Now, one could argue that driven by commercial interests, CoCs are best placed to make decisions. But as the NCLT order in this case suggests, it is possible that other issues may have outweighed commercial decisions.

One could also argue that if guidelines are framed to regulate the functioning of the CoCs it would ensure a relatively smoother and uniform functioning as members of COCs would know their obligation with respect to consideration of resolution applications and what the law expects of them.
“In some cases, the matters get escalated when the Adjudicating Authority (NCLT) or the Appellant Authority (NCLAT) is called to decide if the decision of CoC is valid or not. However, this can be prevented if guidelines are issued by the Regulator (IBBI) prescribing a bare minimum set of consideration that the CoC must follow before valid, viable resolution plans are rejected,” says Raajan.

“These guidelines are likely to bring a balance between the interests of financial creditor and the interests of the promoters/company to resolve the debts and restore operations. At present, minus such guidelines, the balance between resolution and liquidation is amiss,” he adds.

“Given that the Code is evolving in nature, while the direction to CoC to work out a ‘Standard Operating Procedure’ could help in maturing the working of the CoC, it would also be equally better to provide some judicial guidance in setting the basic rules of the game for CoC in this regard,” says Diwakar Maheshwari, dispute resolution partner, Khaitan & Co.

But as operational freedom of CoCs is critical to the insolvency process functioning, some fear that this order, coupled with recent amendments, may end up derailing this nascent process.

“Amendments to the IBC do not reflect the original philosophy of minimisation of the role of the state and judiciary. Instead, they have increased state and judicial involvement. Section 29A is a classic example. It has single-handedly generated enough litigation, helping the judiciary reclaim its lost turf,” says Pratik Datta, a researcher at the National Institute of Public Finance and Policy.

“Now, the judiciary is asking for more state involvement.
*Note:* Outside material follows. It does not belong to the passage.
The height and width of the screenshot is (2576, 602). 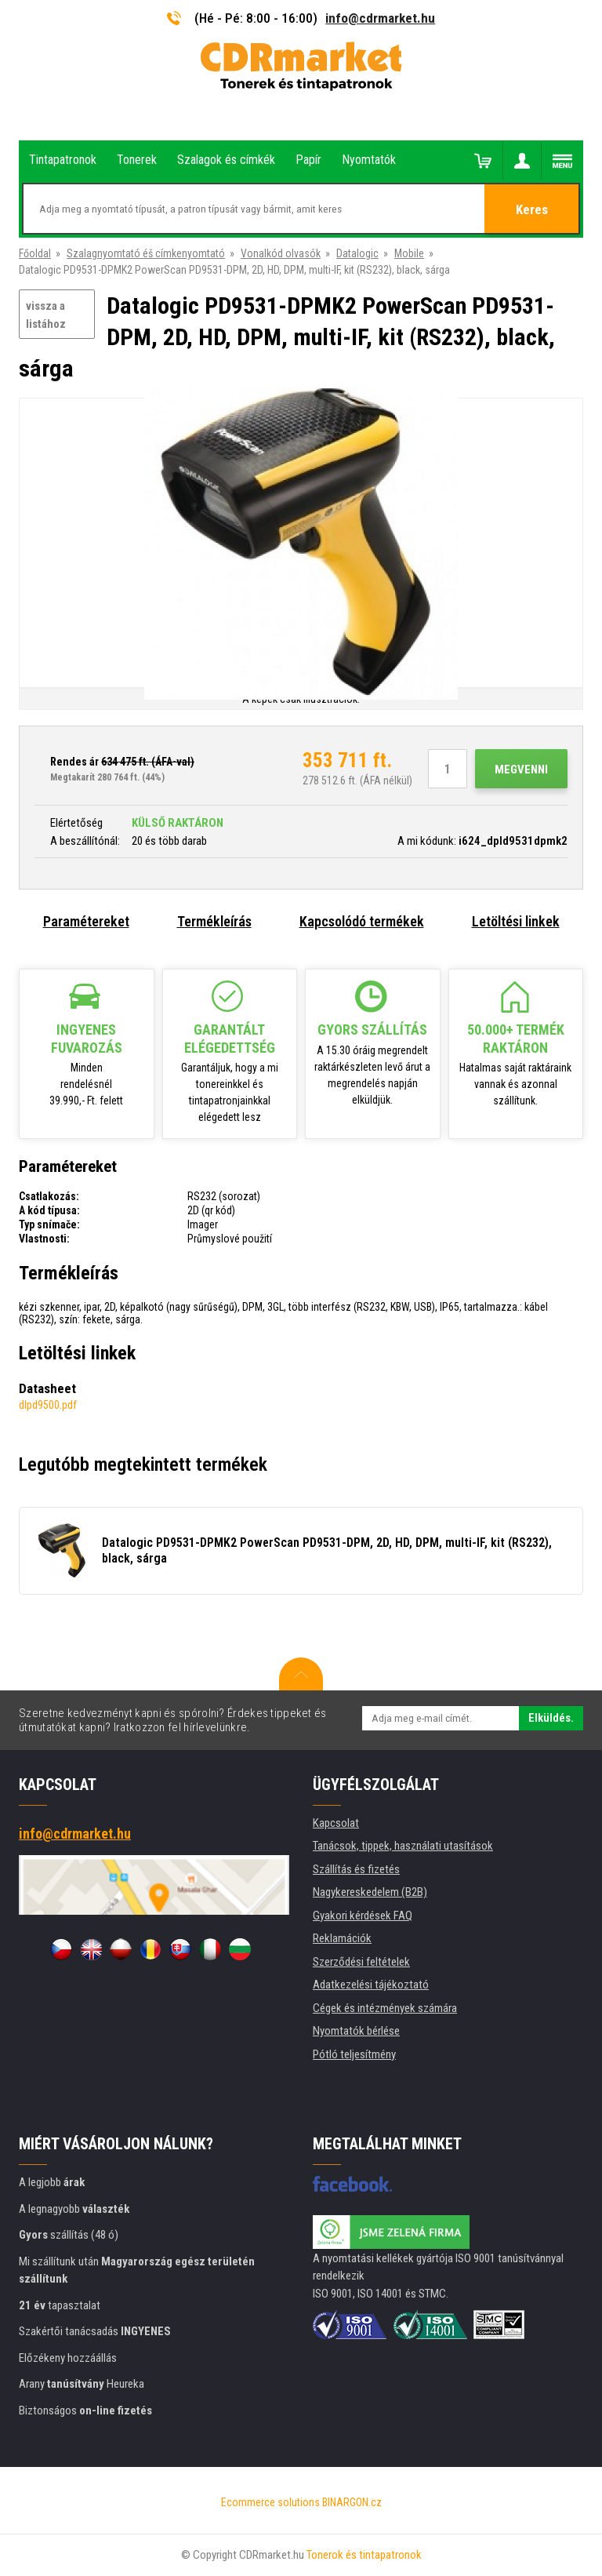 I want to click on Reklamációk, so click(x=342, y=1938).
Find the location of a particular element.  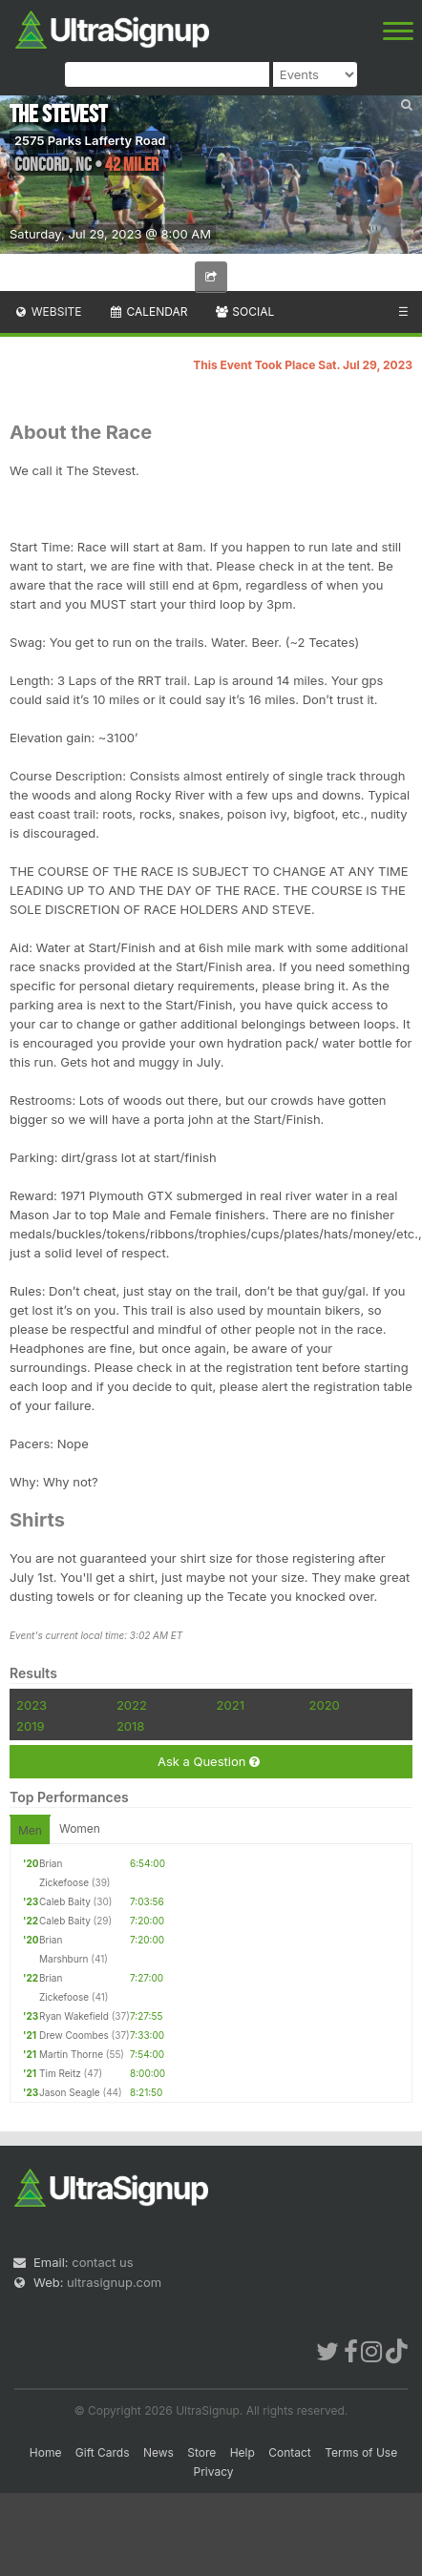 Calendar is located at coordinates (148, 311).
For instance, NCLT Chennai has recently suggested that the state should lay down standard operating procedure for the CoC. Therefore, it seems like we are slowly creeping back to the pre-IBC regime of more and more state and judicial involvement in the insolvency process,” he adds. 

Last week, the Supreme Court is reported to have observed that operational creditors should get a say in CoCs and should also get voting rights proportional to the debt owed to them.